** Opening Information supplied block **
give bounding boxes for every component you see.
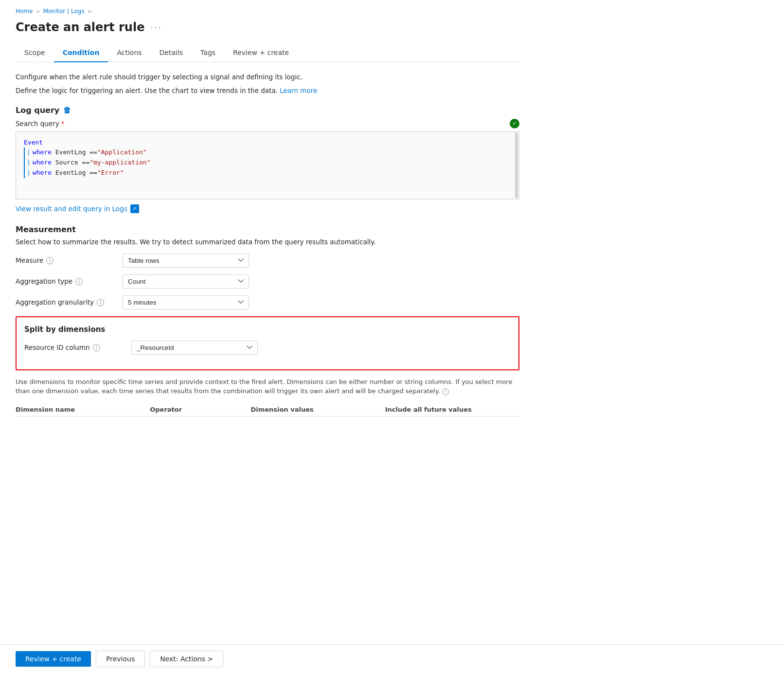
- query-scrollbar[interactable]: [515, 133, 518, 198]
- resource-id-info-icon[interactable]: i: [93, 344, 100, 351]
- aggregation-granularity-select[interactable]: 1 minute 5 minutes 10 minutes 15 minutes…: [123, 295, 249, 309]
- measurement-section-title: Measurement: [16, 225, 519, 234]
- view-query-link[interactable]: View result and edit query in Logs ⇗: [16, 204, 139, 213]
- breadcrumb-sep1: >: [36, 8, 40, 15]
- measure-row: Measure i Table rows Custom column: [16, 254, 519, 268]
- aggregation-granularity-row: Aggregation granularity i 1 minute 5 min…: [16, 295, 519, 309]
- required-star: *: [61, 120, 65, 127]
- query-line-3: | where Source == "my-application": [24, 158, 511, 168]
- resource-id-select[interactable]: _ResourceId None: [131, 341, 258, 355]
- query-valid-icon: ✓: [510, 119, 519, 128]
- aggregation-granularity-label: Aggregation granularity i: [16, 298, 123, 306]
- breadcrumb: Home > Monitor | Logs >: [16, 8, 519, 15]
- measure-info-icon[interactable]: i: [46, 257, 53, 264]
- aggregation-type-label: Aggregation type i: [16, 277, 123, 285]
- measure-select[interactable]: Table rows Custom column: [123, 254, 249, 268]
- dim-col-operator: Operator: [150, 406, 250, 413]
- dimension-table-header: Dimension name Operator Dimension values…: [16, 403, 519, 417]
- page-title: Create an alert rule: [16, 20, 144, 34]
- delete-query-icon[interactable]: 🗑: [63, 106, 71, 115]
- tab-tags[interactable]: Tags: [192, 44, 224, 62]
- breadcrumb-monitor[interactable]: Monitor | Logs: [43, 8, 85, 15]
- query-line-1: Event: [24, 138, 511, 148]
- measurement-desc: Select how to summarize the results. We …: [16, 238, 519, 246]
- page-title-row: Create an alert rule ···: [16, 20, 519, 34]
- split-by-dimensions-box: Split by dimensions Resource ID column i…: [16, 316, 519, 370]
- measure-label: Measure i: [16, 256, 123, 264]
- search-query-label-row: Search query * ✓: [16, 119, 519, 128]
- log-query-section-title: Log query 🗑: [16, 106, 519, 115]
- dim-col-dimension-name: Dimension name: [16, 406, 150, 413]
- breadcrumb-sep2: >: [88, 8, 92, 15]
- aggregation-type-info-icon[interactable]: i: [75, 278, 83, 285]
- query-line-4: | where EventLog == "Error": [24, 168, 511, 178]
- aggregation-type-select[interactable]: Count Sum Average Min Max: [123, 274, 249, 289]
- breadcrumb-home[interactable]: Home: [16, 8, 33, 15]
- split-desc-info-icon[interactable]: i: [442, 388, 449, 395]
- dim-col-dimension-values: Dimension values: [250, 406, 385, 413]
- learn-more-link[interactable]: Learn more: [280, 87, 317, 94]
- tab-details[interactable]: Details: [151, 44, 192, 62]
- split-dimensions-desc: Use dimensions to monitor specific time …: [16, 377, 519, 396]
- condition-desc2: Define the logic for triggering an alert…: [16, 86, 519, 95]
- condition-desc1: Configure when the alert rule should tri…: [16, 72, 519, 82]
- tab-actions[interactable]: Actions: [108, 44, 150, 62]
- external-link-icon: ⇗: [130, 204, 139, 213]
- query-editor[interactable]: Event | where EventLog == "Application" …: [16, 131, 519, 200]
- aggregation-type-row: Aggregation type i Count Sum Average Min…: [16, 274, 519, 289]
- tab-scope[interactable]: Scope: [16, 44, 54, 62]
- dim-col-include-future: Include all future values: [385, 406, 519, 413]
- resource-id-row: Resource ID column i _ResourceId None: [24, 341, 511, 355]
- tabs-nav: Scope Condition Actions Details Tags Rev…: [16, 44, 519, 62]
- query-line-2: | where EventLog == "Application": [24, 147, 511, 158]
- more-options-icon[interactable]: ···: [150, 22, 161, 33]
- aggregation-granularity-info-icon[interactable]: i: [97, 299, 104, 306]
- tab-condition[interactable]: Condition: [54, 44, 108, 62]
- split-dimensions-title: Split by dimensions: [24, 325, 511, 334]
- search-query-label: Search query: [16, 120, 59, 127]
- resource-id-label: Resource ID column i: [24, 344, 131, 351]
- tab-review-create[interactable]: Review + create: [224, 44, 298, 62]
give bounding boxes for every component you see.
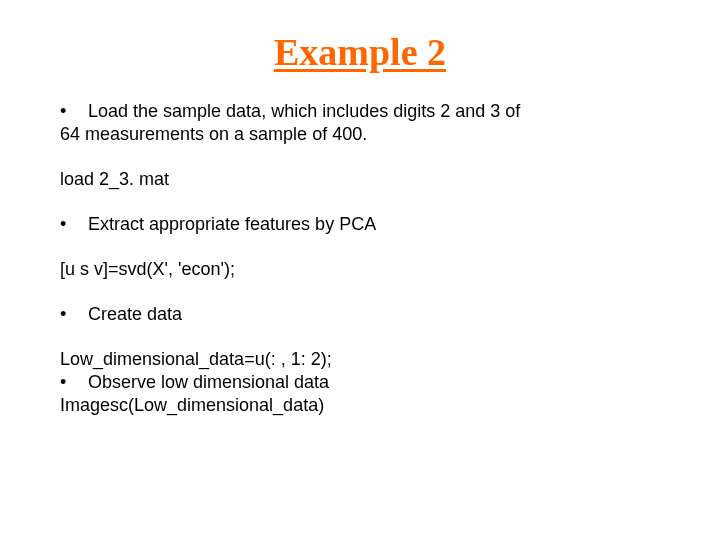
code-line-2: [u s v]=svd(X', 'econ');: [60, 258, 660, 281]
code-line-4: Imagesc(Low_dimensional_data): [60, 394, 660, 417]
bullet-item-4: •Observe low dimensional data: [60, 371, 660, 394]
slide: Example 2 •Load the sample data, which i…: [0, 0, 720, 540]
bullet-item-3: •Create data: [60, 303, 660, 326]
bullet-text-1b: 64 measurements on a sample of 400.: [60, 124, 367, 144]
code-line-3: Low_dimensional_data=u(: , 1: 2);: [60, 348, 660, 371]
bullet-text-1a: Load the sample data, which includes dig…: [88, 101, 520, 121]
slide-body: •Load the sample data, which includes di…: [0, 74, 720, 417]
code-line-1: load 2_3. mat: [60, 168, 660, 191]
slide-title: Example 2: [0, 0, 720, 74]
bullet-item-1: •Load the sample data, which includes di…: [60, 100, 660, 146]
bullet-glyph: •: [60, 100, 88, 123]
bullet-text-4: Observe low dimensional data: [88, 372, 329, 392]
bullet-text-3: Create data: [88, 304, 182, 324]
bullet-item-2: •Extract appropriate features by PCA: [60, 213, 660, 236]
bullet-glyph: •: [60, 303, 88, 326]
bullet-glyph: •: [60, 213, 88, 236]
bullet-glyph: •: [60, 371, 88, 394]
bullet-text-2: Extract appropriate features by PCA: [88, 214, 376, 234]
** Closing Information supplied block **
> **Assignment**: Copy each line of the listing that contains the string "Home".

> **Exercise answer**:
- breadcrumb: Home > Monitor | Logs >: [16, 8, 519, 15]
- breadcrumb-home[interactable]: Home: [16, 8, 33, 15]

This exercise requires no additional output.